Ireland’s dumbest burglars

Burglary is on the rise, but so are the daft schemes thieves are coming up with, says Jonathan deBurca Butler

A REPORT by the Central Statistics Office has confirmed an increase in burglaries in recent years. The number of burglaries has risen from 24,913, in 2006, to 27,439, in 2011.

Dublin had the most burglaries, with 823.4 per 100,000 in 2010, yet the south, which includes the urban populations of Cork City and Limerick City, had 374.6 break-ins per 100,000. The recession, a breakdown in community communication, the gap between the haves and have-nots and the declining numbers of gardaí on the beat are contributing factors. Whatever the reasons, Thieves are being forced to use more brazen methods in pursuit of their swag.

A few years ago, gardaí warned residents in Monasterevin, Co Kildare, against leaving their car keys in any place near an opening to their houses, such as letterboxes or cat flaps. The advice came after several cars had been stolen from houses using the owners’ car keys.

Gardaí believe that the keys had been fished out of the owners’ houses through their letterboxes with a fishing rod.

Had a recently-arrested 17-year-old from Belfast stumbled across that fishing story, it might have prevented him from a sticky situation.

PSNI officers on a recent routine patrol of the Dunmurry area of Belfast came across the young man crouched down near the letterbox of a house he was attempting to burgle.

When the officers approached him, it became clear that the young man was stuck.
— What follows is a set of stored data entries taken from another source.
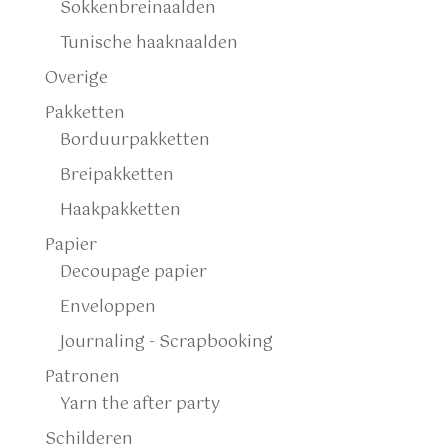
Sokkenbreinaalden
Tunische haaknaalden
Overige
Pakketten
Borduurpakketten
Breipakketten
Haakpakketten
Papier
Decoupage papier
Enveloppen
Journaling - Scrapbooking
Patronen
Yarn the after party
Schilderen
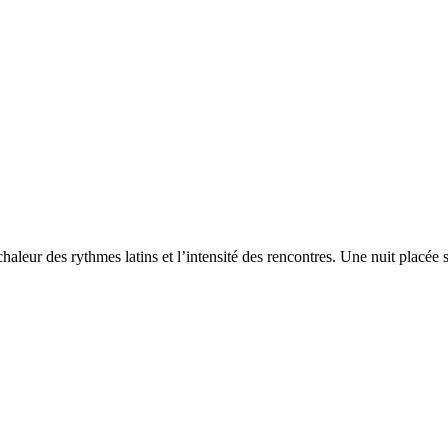
des rythmes latins et l’intensité des rencontres. Une nuit placée sou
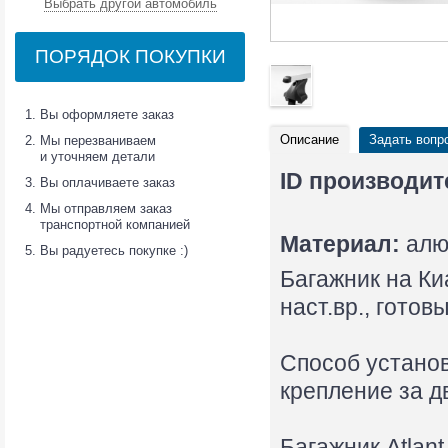
Выбрать другой автомобиль
ПОРЯДОК ПОКУПКИ
Вы оформляете заказ
Описание
Задать вопр
Мы перезваниваем
и уточняем детали
ID производит
Вы оплачиваете заказ
Мы отправляем заказ
транспортной компанией
Материал:
алю
Вы радуетесь покупке :)
Багажник на Киа
наст.вр., гото
Способ установ
крепление за д
Багажник Atlant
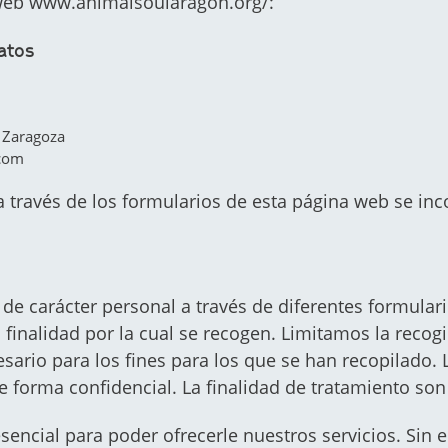
 web www.animalsoularagon.org/:
atos
, Zaragoza
.com
 a través de los formularios de esta página web se in
de carácter personal a través de diferentes formulari
 finalidad por la cual se recogen. Limitamos la recog
esario para los fines para los que se han recopilado.
 forma confidencial. La finalidad de tratamiento son 
esencial para poder ofrecerle nuestros servicios. Sin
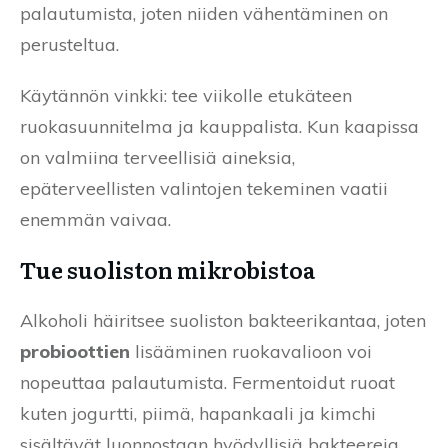
palautumista, joten niiden vähentäminen on
perusteltua.
Käytännön vinkki: tee viikolle etukäteen
ruokasuunnitelma ja kauppalista. Kun kaapissa
on valmiina terveellisiä aineksia,
epäterveellisten valintojen tekeminen vaatii
enemmän vaivaa.
Tue suoliston mikrobistoa
Alkoholi häiritsee suoliston bakteerikantaa, joten
probioottien
lisääminen ruokavalioon voi
nopeuttaa palautumista. Fermentoidut ruoat
kuten jogurtti, piimä, hapankaali ja kimchi
sisältävät luonnostaan hyödyllisiä bakteereja.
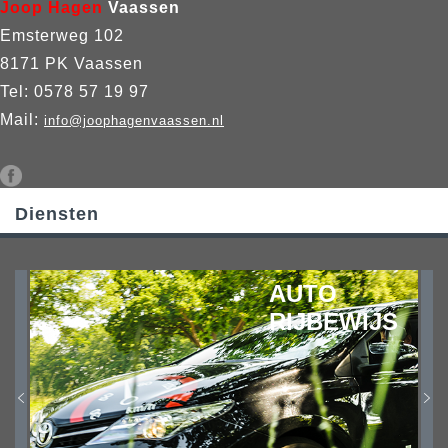
Joop Hagen
Vaassen
Emsterweg 102
8171 PK Vaassen
Tel: 0578 57 19 97
Mail:
info@joophagenvaassen.nl
Diensten
AUTO
RIJBEWIJS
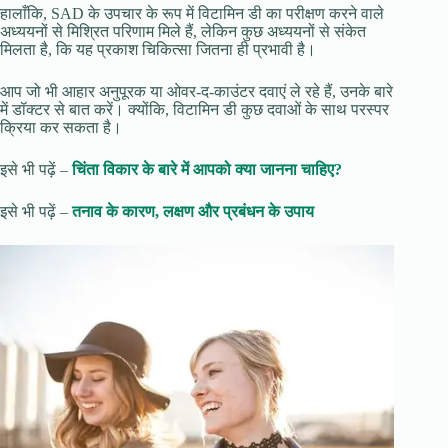
हालाँकि, SAD के उपचार के रूप में विटामिन डी का परीक्षण करने वाले
अध्ययनों से मिश्रित परिणाम मिले हैं, लेकिन कुछ अध्ययनों से संकेत
मिलता है, कि यह प्रकाश चिकित्सा जितना ही प्रभावी है।
आप जो भी आहार अनुपूरक या ओवर-द-काउंटर दवाएं ले रहे हैं, उनके बारे
में डॉक्टर से बात करें। क्योंकि, विटामिन डी कुछ दवाओं के साथ परस्पर
क्रिया कर सकता है।
इसे भी पढ़ें –
चिंता विकार के बारे में आपको क्या जानना चाहिए?
इसे भी पढ़ें –
तनाव के कारण, लक्षण और प्रबंधन के उपाय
Fire crews were called to remove the letterbox from the door and the suspect was arrested on suspicion of attempted burglary.

How he was cuffed is not reported, but the young man was eventually taken to Lisburn police station where the letterbox was removed.

Some thieves are prepared to go to some extraordinary lengths to add to their loot. In Mar 2010, two men were each fined €350 in Tallaght district court for stealing clothes from a recycling bin in Rathfarnham shopping centre.

One of the men had climbed into the bin through the lid at the top and handed bags of clothes out to the other man. They were caught leaving the scene in a red van after Gardaí had been notified by local security.

They did, however, do slightly better than 28-year-old Englishman, Bradley Stoke, who was recently caught on film getting stuck in a recycling bin near Bristol.

After four hours inside the bin, he was freed by the local fire service.

If we are to believe reports coming from both Sweden and Spain earlier this year, not even buses are safe. Over there, people are hidden inside suitcases or carrier bags, which are then loaded into coaches’ luggage compartments.

When the coaches set off, the thief emerges from the carrier bag, a la Houdini, and rummages through his fellow passengers’ belongings.

In one case, involving a shuttle bus from Barcelona Airport, a Polish man was discovered in a bag “doubled-up like a contortionist,” wearing a headlamp and holding a cutting tool in his hand.

Both he and his accomplice, who was travelling in the more comfortable passenger compartment, were arrested.

Both law makers and law breakers have harnessed technology for their own benefit. But knowing how, and when, to use new-fangled gadgets is of the utmost importance. This was demonstrated by a Dubliner in his mid-30s who was caught after he photographed himself with a mobile phone which he then left behind in a house he had just burgled.

Earlier in the day, the man in question had stolen a rucksack and a phone from an unlocked car. He later broke into a house, but was chased out of it by the owner. As the burglar ran from his pursuant, he dropped the rucksack which contained the phone. He was arrested the following month, after the photograph he had taken was found.

He had 80 previous convictions. And he fits the stereotype. The aforementioned figures from the CSO are stark. Of the 2,258 people convicted for burglary in 2010, 1,881 were men between the ages of 18 and 44.

The report also shows that only 25% of reported burglaries in 2010 were detected, hardly a huge disincentive for any would-be burglar.

In an effort to tackle crime, gardaí are encouraging communities to sign up to a new initiative known as the community text alert scheme.

“We’ve about 600 members at the moment,” says Ray Roche, of Cobh Neighbourhood Watch. “There had been a few burglaries in the area. So we set it up in February and the feedback has been very positive so far.”

The idea is simple. Any information deemed significant by Gardaí is texted to those signed up. As Mr Roche says, the information texted is selective. People are not bombarded with information, but they do feel part of the community.

Often, simply knowing that other people know something, can be reassuring.